Munis d'un sac ou d'un seau attaché à un long bâton, les villageois délogent et attrapent les nids de fourmis construits en hauteur dans les arbres et les descendent au sol. En saupoudrant un nid avec de la farine, les fourmis abandonnent les œufs et se dispersent dans la forêt, où elles peuvent se regrouper et recommencer.
«En procédant ainsi, on ne tue pas la reine», explique Boomyoung.

Le sexagénaire explique que sa famille aime manger les œufs de fourmis – qui constituent un aliment de base dans le nord de la Thaïlande depuis des générations – dans une salade avec de la citronnelle et du piment, ou comme ingrédient riche en protéines dans une soupe. D'autres villageois les ramassent pour les vendre, diversifiant ainsi leurs sources de revenus. La communauté veille cependant à ne pas surexploiter cette ressource.

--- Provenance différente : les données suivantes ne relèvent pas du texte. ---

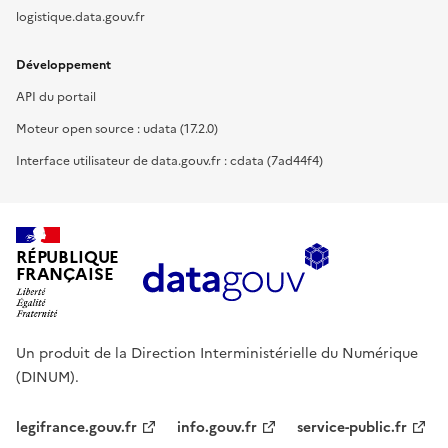
logistique.data.gouv.fr
Développement
API du portail
Moteur open source : udata (17.2.0)
Interface utilisateur de data.gouv.fr : cdata (7ad44f4)
RÉPUBLIQUE
FRANÇAISE
Un produit de la Direction Interministérielle du Numérique
(DINUM).
legifrance.gouv.fr
info.gouv.fr
service-public.fr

Si trop de gens venaient, ce serait intenable en raison de la surface limitée», observe Boomyoung. «On ne vient que lorsque c’est la bonne saison et seulement de temps en temps.»
La forêt communautaire de Ban Thung Paem est l’une de centaines d’autres présentes dans la province de Mae Hong Son et celle de Tak qui est limitrophe fait l’objet d’un projet de l’OIBT visant à lutter contre le recul de la forêt et la dégradation des terres à proximité de la frontière avec le Myanmar, où les conflits et les déplacements de populations mettent les ressources locales sous pression.
Ce projet ne représente que l’un des dizaines actuellement en cours dans les régions tropicales et l'un des quelque 1 300 projets réalisés au fil des ans dans le cadre de la mission de l'Organisation, qui consiste à soutenir la gestion durable des forêts et le commerce des produits bois obtenus dans le respect de la légalité et suivant des pratiques durables.

En soutenant les moyens de subsistance et les économies locales, les activités de l’OIBT en matière de projets et de politique contribuent de manière significative à la sécurité alimentaire des communautés rurales, notamment en les rendant plus résilientes face aux effets du changement climatique, entre autres défis.
C’est ainsi qu’un projet de l’OIBT à Fidji apporte son concours aux communautés locales pour s’attaquer à la surexploitation des ressources en créant des sites de démonstration pour la reconstitution et la gestion durable des mangroves et zones humides. Restaurer ces écosystèmes aidera à protéger les communautés côtières contre les catastrophes et à responsabiliser les pêcheries locales.
En Indonésie, un autre projet de l’OIBT a autonomisé des communautés en lien avec l’utilisation durable de produits forestiers non ligneux (PFNL) tels que le miel, le bancoulier ou encore le bambou, notamment en renforçant les entreprises locales, à conserver les forêts tropicales protégées à Lombok.
«Ces initiatives, et bien d'autres, menées par l'OIBT et ses partenaires montrent qu’impliquer les communautés locales dans la gestion des forêts peut avoir de multiples retombées favorables, notamment l'amélioration de la sécurité alimentaire et de la conservation, créant ainsi une situation gagnant-gagnant pour les populations et la planète.», a déclaré la Directrice exécutive de l’OIBT, Sheam Satkuru.